Earlier this year, Caitlyn Jenner took a job pushing anti-trans talking points, despite being one of the most famous transgender women on the planet.
Many felt shocked when Caitlyn promoted the segregation of trans students. Many activists had been warning of this for years.
Recently, Cait sank to a new low — attacking, stigmatizing, and even misgendering another trans woman.
Caitlyn claims that someone who works for her attacked the transgender TikToker … but she’s standing by everything but the misgendering.
In the final days of October, Caitlyn Jenner’s Twitter account went after a trans TikToker named Dylan Mulvaney.
Dylan has been cataloguing her experiences as a woman, documenting the days since her transition.
What caused various political malefactors, like Cait, to go after Dylan was one particular post about body positivity. Well, and the fact that Dylan is trans. For too many people, that alone is enough.
So, in a TikTok video from back in May, Dylan spoke frankly about how strangers will police trans women’s bodies.
Specifically, she discussed how skirts and some pants can inadvertently “out” trans women who have not undergone bottom surgery. Simply put, just as with men’s clothing, sometimes you notice when someone has a penis.
“Normalize the bulge. We are normalizing the bulge,” Dylan noted. “Women can have bulges, and that’s OK.”
What she is speaking about is both the internalized stigma that some trans women feel and the way that people might react.
For trans women who have not yet or do not intend to undergo genital surgery, they may feel obligated to dress differently.
But wearing pants or a skirt as a trans woman is no more obscene than doing so as a cis man. People have bodies, and we can all see the shapes of those bodies through cloth. That applies to boobs, butts, dongs, and elbows.
Caitlyn Jenner’s account condemned Dylan, writing: “Let’s not ‘normalize’ any of what this person is doing. This is absurdity!”
In a sinister twist, we note that Cait is not only echoing a notorious transphobe while condemning a trans women.
Her Twitter account very notably avoided using any pronouns. “This person” is an inorganic way of speaking. It’s something that people do when they don’t know how to refer to someone … or are deliberately avoiding it.
Things got worse and considerably more explicit, however, when Cait’s account replied.
“He is talking about his penis!” the tweet read, misgendering Dylan. That is always inexcusable.
Since then, Cait has denied being responsible for the heinous tweet. But she stands by every other reprehensible piece of garbage spewing out of her account.
This week, Dylan posted a public response to Caitlyn’s attacks on her.
“We are two of the most privileged trans women in America at the moment,” she sagely noted, “and with that comes a lot of responsibility.”
Dylan continued: “Although we have very different views on most things, a few days ago I probably would have still been willing to sit down with you and try to connect with you in some way.”
Dylan explained that this is “because I automatically have a lot of respect for you as a fellow trans woman.”
“But then,” she noted, “you decided to ridicule me very publicly.”
Caitlyn certainly crossed some lines. And this attack flies in the face of Cait’s past statements, such as saying that stigma regarding trans women who don’t pass “needs to end.” But what is going through her head as she works to harm the trans community?

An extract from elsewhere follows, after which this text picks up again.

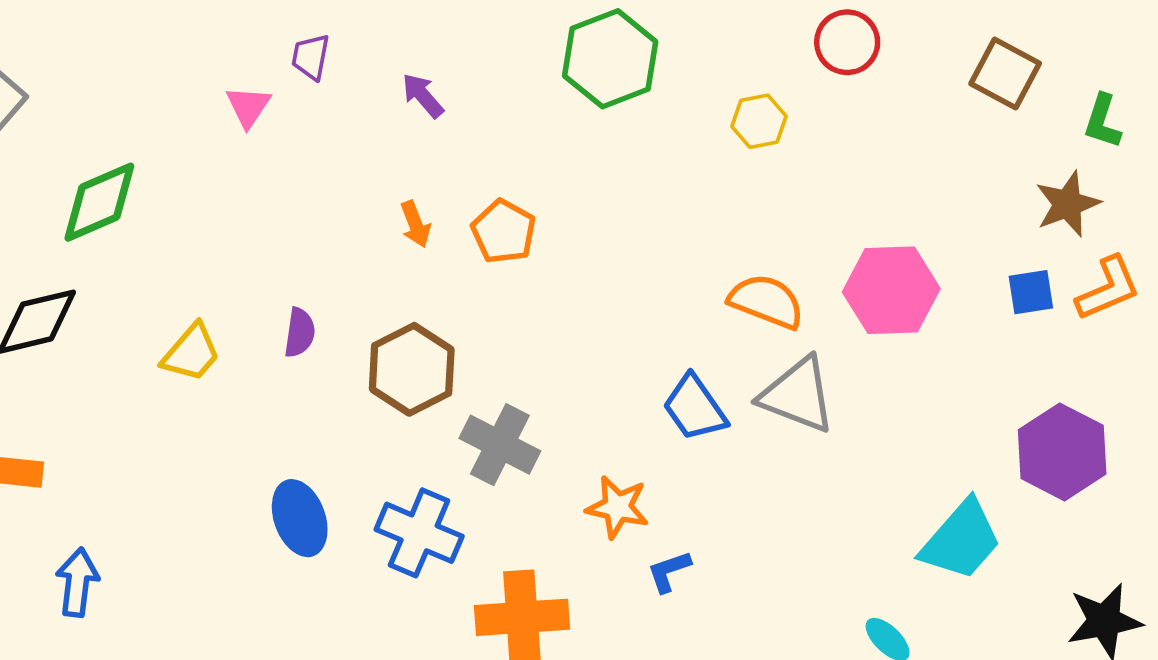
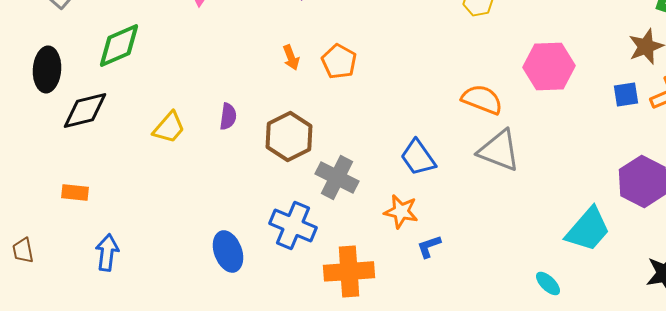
pink hexagon: (891, 290) -> (549, 66), moved
blue trapezoid: (695, 408) -> (418, 157), moved
blue ellipse: (300, 518) -> (228, 251), moved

We can guess that Cait would say that she’s just a “common sense conservative” or whatever. Perhaps she genuinely believes it.
But any vulnerable minority will always have a few bad apples. In some communities, there is a label for someone eager to sell out others in the hope of acceptance. A “pickme” (as in “pick me! pick me! I’m good!”) is just one example.
Caitlyn will never get the acceptance that she craves from the worst people. That’s because of who she is. She may never regain acceptance from the trans community. That’s because of her abhorrent actions.